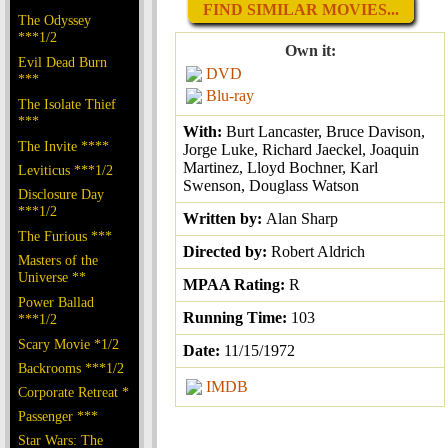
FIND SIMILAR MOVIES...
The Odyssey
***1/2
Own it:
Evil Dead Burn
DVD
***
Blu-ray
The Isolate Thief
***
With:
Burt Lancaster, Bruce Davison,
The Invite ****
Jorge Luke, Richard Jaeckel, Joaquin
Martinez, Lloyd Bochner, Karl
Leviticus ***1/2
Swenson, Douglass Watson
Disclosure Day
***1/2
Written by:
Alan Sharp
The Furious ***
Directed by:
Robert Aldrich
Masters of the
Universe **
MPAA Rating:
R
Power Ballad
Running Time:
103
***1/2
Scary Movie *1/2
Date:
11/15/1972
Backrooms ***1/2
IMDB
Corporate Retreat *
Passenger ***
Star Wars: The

= Problem to work on =
Reproduce, with both ends included, the lines from the one holding "Robert Aldrich" to the end of the records above.

= Answer below =
Robert Aldrich
Masters of the
Universe **
MPAA Rating:
R
Power Ballad
Running Time:
103
***1/2
Scary Movie *1/2
Date:
11/15/1972
Backrooms ***1/2
IMDB
Corporate Retreat *
Passenger ***
Star Wars: The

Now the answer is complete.